Finding the genetic mutation for hereditary pancreatitis (HP) on chromosome 7q35 (Whitcomb et al. 1996) may suggest a new genetic screening for this disease. We previously identified three families from WV (Elitsur et al. 1994).

Aims: To detect HP mutation by linkage analysis to genetic markers on 7q and to investigate the diagnostic value of this mutation in the HP gene for patients with HP.

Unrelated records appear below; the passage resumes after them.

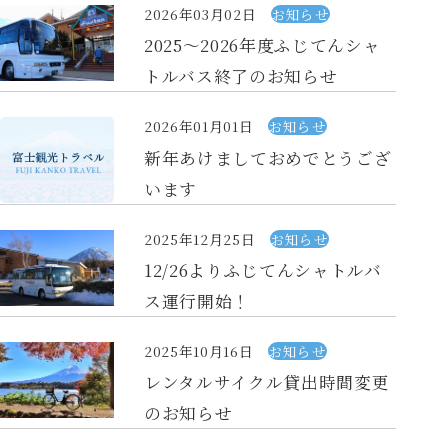
プライバシーポリシー
旅行業務取扱料金表
2026年03月02日
お知らせ
2025～2026年度ふじてんシャ
トルバス終了のお知らせ
2026年01月01日
お知らせ
新年あけましておめでとうござ
います
2025年12月25日
お知らせ
12/26よりふじてんシャトルバ
ス運行開始！
2025年10月16日
お知らせ
レンタルサイクル貸出時間変更
のお知らせ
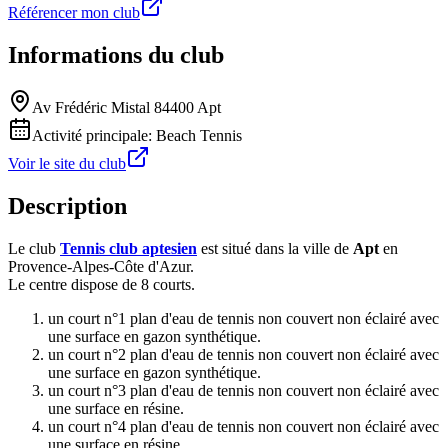
Référencer mon club
Informations du club
Av Frédéric Mistal 84400 Apt
Activité principale:
Beach Tennis
Voir le site du club
Description
Le club
Tennis club aptesien
est situé dans la ville de
Apt
en
Provence-Alpes-Côte d'Azur.
Le centre dispose de 8 courts.
un court n°1 plan d'eau de tennis non couvert non éclairé avec
une surface en gazon synthétique.
un court n°2 plan d'eau de tennis non couvert non éclairé avec
une surface en gazon synthétique.
un court n°3 plan d'eau de tennis non couvert non éclairé avec
une surface en résine.
un court n°4 plan d'eau de tennis non couvert non éclairé avec
une surface en résine.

Methods: Sixty four members of three families clinically diagnosed with HP, or with a reliable positive medical history for HP were recruited. The genomic DNA was extracted from patients PBLs. The LINKAGE program was used to calculate the LOD score between markers on the HP gene. The A to G mutation was detected by amplification (PCR) and digestion by the restriction enzyme Afl III.

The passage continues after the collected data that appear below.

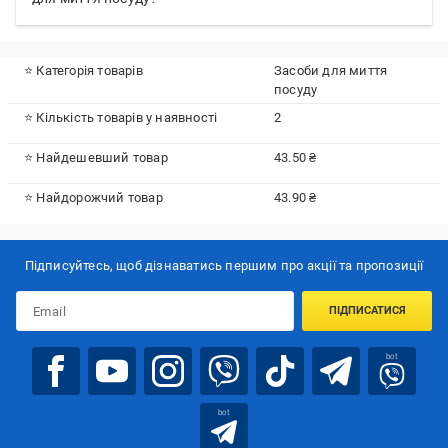
⭐ Категорія товарів
Засоби для миття
посуду
⭐ Кількість товарів у наявності
2
⭐ Найдешевший товар
43.50 ₴
⭐ Найдорожчий товар
43.90 ₴
Підписуйтесь, щоб дізнаватись першим про акції та пропозиції
ПІДПИСАТИСЯ
bot
bot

Results: Linkage analysis showed a combined LOD score of 4.34, 3.59, 4.49, 2.91, 3.24, and 1.94 for STR markers D7S661*, D7S2511*, D7S1805*, D7S1826, D7S2208*, and D7S798, respectively. Linkage to four out of six markers was significant (* LOD>3.0). The G to A mutation was present in 28/64 members. All of 26 clinically affected members, and 2 out of 25 clinically unaffected members (obligate carriers), carried the mutation. None of the 13 married-in members carried the mutation. Restriction analysis test showed a sensitivity, specificity, positive and negative predictive values of 1.0, 0.92, 0.92, and 1.0, respectively.

Conclusion: (1) HP mutation is linked to genetic markers on the long arm of chromosome 7. (2) Detecting the G to A mutation may be a useful tool for screening individuals from families with HP.